"The great thing in all education," he continues, "is to make our nervous system our ally instead of our enemy. We must make automatic and habitual as many useful actions as we can, and guard against growing into ways that are likely to be a disadvantage to us. The more the details of our daily life we can shorten owing to the effortless custody of automatism, the more our higher powers of mind will be set free for their own proper work.”
He lays down four principles that are vitally important:
"First: In the acquisition of a new habit, or the leaving-off of an old one, we must take care to launch ourselves with as strong and decided an initiative as possible.
"Second: Never suffer an exception to occur till the new habit is rooted in your life.
"Third: Seize the very first possible opportunity to act on every resolution you make and on every emotional prompting you may experience in the direction of habits you aspire to gain."
Shorthand is a habit-forming study.
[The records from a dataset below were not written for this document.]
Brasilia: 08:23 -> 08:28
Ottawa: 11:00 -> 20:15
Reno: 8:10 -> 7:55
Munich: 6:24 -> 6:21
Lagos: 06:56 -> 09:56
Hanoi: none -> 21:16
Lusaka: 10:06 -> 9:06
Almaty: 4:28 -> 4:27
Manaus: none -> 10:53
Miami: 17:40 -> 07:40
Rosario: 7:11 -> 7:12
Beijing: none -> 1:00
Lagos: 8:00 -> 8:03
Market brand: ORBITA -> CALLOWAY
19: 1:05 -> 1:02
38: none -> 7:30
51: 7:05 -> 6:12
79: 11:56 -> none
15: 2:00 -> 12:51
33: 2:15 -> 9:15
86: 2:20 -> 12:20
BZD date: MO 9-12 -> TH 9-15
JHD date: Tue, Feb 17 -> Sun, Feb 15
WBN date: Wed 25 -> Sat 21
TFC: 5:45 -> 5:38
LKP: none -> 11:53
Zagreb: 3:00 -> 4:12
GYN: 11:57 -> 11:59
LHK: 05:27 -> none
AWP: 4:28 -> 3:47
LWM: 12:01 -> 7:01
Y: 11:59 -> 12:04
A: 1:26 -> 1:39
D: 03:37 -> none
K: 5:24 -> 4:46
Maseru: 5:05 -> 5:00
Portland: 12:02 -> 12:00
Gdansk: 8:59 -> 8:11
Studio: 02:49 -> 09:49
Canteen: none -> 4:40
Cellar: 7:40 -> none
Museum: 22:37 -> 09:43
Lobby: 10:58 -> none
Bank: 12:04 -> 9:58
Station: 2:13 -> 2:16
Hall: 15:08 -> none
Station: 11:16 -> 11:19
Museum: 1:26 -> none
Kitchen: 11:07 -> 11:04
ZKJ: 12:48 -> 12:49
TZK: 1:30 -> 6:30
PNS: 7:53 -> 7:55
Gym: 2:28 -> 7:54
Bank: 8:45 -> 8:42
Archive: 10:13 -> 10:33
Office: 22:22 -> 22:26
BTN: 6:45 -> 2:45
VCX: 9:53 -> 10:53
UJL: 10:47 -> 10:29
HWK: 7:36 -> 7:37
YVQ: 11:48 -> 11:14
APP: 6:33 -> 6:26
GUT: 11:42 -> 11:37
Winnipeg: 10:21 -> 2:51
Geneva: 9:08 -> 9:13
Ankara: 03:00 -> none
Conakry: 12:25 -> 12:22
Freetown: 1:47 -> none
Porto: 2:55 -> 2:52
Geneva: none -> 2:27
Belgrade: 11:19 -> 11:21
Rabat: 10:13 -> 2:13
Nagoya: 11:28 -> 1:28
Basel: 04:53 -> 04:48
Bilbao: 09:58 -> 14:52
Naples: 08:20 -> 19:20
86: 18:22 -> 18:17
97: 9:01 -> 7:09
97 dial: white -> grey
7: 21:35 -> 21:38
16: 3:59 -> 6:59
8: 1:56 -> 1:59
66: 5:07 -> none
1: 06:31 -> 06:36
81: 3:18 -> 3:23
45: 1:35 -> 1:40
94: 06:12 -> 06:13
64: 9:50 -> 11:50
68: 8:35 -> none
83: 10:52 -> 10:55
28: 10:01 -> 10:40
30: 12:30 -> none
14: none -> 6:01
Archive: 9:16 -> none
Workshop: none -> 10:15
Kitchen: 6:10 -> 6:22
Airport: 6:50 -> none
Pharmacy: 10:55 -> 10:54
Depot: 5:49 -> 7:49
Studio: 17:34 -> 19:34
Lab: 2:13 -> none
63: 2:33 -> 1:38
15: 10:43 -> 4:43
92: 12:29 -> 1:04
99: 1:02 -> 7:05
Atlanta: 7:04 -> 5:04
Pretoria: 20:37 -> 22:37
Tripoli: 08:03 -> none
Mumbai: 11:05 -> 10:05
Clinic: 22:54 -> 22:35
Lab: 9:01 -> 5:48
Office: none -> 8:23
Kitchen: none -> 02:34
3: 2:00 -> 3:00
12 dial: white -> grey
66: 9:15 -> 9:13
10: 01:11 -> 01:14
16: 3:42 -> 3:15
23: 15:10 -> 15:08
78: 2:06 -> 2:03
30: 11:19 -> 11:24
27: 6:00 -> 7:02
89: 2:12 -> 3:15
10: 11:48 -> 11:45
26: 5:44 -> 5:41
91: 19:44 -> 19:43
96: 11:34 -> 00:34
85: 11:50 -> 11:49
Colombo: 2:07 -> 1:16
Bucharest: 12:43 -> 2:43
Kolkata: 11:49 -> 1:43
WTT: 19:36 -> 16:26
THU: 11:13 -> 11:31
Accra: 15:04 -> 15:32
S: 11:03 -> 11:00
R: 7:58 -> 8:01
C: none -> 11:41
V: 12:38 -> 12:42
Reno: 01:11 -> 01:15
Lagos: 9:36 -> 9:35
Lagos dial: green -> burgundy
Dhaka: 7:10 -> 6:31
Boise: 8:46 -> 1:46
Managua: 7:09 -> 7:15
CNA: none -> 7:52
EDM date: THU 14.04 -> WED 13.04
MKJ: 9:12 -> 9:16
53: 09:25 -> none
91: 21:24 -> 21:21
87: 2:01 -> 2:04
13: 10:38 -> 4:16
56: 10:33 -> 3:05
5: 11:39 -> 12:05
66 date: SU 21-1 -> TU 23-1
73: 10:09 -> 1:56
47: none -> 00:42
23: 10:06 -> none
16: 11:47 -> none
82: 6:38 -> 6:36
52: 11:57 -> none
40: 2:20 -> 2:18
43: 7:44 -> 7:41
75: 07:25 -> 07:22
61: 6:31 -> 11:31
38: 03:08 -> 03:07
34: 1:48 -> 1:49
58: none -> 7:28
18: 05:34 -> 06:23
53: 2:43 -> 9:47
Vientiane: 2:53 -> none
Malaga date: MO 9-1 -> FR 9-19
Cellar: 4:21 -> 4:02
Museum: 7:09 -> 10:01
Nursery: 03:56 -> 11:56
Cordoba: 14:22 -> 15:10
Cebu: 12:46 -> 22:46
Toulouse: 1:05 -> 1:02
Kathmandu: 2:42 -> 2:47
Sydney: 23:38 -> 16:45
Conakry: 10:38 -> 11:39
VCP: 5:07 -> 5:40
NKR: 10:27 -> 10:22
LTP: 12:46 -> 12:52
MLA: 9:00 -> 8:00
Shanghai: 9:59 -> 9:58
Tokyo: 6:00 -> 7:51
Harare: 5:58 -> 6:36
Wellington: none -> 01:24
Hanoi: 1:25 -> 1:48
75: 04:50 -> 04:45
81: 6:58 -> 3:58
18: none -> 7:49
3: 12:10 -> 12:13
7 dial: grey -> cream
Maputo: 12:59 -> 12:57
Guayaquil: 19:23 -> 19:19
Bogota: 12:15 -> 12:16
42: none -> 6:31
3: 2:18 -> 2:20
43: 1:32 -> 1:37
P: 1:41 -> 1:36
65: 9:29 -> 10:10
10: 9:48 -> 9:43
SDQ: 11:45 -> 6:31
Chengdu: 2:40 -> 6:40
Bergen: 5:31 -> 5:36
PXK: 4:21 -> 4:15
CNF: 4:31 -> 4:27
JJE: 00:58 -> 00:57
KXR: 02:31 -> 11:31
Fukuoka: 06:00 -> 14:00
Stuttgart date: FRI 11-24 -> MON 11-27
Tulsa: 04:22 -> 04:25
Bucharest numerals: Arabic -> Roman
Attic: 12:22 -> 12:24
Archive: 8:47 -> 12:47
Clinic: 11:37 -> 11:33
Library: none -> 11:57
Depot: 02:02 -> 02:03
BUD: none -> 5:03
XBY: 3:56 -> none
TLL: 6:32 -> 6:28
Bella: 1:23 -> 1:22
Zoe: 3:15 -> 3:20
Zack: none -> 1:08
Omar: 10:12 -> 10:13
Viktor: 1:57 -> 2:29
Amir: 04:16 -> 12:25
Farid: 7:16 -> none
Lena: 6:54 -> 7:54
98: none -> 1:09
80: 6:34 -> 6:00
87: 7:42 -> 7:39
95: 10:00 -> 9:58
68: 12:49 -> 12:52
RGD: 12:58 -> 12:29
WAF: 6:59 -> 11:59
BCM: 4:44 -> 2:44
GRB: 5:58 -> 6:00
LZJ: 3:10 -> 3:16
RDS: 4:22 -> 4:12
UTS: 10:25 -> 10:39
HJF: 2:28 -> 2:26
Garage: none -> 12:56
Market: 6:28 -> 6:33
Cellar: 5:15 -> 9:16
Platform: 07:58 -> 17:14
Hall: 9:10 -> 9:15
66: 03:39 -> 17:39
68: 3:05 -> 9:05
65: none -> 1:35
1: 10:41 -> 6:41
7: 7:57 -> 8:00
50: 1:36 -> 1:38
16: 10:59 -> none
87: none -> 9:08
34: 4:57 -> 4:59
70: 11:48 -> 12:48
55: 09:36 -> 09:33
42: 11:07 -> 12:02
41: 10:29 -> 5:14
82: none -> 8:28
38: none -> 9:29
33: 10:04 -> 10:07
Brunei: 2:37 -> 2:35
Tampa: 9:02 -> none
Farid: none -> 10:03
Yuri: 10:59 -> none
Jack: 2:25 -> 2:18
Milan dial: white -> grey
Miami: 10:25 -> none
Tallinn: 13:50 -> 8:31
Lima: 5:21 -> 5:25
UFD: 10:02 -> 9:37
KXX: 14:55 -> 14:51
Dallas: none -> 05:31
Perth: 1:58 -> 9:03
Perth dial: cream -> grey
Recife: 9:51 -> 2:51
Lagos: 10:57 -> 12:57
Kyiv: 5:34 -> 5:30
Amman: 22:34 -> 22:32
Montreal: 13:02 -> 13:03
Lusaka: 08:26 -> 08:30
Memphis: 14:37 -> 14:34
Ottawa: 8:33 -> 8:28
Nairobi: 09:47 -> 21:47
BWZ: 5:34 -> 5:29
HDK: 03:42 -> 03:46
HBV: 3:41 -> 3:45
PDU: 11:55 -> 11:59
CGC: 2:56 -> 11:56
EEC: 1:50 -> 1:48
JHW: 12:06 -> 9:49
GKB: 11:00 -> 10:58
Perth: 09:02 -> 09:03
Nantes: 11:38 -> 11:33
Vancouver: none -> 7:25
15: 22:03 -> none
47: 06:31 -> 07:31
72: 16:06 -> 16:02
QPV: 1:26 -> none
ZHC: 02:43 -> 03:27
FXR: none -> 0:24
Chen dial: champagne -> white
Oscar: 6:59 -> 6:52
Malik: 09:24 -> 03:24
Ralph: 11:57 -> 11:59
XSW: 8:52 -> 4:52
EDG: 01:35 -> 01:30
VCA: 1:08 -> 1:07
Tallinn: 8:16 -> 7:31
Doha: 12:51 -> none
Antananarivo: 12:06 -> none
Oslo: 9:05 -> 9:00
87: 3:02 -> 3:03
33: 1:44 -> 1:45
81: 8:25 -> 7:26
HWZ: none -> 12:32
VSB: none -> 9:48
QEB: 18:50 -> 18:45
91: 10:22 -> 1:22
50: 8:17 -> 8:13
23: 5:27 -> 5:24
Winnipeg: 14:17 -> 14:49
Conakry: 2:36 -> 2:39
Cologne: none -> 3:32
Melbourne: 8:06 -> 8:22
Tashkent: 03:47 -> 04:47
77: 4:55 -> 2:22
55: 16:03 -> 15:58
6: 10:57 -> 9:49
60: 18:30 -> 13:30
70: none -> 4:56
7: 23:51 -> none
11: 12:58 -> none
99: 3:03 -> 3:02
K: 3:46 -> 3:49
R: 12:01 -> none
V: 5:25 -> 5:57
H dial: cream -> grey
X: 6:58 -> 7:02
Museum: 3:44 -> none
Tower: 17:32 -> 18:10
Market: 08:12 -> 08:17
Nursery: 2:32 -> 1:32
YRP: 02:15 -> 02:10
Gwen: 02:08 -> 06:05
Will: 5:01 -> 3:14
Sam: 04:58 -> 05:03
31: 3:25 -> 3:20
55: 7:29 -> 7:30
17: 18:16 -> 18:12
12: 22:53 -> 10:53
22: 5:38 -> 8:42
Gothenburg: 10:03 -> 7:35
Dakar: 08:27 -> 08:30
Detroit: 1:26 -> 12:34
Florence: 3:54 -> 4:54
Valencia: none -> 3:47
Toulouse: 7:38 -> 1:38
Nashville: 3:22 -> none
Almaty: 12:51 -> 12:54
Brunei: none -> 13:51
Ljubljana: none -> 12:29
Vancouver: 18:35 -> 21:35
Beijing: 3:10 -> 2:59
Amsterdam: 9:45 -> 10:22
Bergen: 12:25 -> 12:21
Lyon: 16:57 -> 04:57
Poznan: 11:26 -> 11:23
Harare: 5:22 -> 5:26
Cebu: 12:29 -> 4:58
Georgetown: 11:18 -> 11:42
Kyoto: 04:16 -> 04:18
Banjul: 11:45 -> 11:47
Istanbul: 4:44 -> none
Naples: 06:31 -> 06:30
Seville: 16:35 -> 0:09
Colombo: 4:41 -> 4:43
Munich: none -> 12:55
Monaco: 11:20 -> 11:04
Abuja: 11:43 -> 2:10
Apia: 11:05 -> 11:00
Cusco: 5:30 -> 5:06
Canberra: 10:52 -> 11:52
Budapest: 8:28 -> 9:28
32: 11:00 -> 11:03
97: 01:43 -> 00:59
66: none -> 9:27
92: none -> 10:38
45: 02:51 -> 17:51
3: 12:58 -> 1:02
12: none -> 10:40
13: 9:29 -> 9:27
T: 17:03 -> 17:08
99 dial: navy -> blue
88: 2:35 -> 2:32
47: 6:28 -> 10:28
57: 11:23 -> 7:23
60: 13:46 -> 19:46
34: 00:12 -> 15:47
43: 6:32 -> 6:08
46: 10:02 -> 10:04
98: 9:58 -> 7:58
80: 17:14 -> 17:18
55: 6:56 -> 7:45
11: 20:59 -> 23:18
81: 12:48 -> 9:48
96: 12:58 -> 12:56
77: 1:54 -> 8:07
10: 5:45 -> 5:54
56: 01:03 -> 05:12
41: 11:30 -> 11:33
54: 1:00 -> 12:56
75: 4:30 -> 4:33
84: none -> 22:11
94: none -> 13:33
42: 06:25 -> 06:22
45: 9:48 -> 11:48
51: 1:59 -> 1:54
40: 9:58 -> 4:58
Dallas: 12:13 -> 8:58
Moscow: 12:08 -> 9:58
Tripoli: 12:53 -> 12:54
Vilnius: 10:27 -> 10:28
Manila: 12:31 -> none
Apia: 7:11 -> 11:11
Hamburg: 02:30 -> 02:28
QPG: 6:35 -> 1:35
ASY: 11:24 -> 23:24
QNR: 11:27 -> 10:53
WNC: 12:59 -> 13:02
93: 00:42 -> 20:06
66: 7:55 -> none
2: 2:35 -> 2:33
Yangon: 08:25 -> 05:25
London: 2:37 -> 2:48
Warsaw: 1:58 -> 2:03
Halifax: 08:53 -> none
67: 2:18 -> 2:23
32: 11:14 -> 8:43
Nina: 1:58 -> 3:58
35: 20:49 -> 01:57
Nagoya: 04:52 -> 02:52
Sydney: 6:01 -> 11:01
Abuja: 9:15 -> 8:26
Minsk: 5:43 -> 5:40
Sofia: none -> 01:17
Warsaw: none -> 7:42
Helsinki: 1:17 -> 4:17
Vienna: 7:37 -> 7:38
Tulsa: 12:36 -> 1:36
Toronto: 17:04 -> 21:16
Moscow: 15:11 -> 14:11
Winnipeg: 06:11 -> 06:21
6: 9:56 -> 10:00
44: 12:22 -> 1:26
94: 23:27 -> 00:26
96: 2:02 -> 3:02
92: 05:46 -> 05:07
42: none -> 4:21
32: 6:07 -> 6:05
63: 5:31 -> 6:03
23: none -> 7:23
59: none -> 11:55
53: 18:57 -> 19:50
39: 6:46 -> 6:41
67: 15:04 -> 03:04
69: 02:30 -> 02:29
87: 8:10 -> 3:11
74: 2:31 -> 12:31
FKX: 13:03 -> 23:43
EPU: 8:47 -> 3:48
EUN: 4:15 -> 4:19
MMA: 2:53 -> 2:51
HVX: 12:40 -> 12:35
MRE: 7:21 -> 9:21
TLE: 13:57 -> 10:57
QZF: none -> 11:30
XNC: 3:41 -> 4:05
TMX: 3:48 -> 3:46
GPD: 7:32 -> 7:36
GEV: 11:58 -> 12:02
Each step in your work, therefore, should be considered very carefully so that correct habits may be acquired at the start, for it is next to impossible to overcome habits that have once become fixed—transferred to the automatic process. The object to be sought in studying the art of shorthand writing is to build up a set of automatic actions as quickly and as thoroughly as possible. Every detail leading to this end must be studied and practiced. There is hardly any other practical art in which the study of economical habits of movement and of efficiency methods yields such large returns as in the technique of shorthand writing. Such mechanical details as the kind of materials you use—pen, pencil, notebook, etc.—become of very great importance.